Records from a dataset
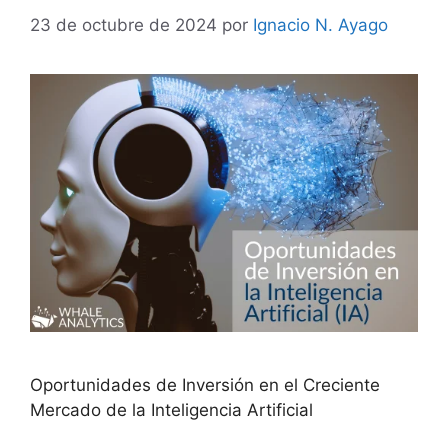
23 de octubre de 2024
por
Ignacio N. Ayago
Oportunidades de Inversión en el Creciente
Mercado de la Inteligencia Artificial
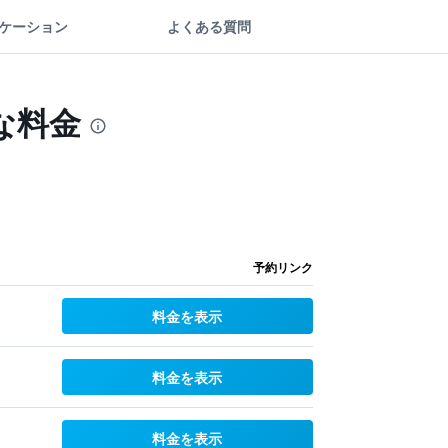
ケーション
よくある質問
な料金
予約リンク
料金を表示
料金を表示
料金を表示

**EXERCISE OBJECTIVE**.
Every line above is to be repeated exactly, but no picture is to appear in the copy.

**RESPONSE BOX**.
23 de octubre de 2024
por
Ignacio N. Ayago
Oportunidades de Inversión en el Creciente
Mercado de la Inteligencia Artificial
ケーション
よくある質問
な料金
予約リンク
料金を表示
料金を表示
料金を表示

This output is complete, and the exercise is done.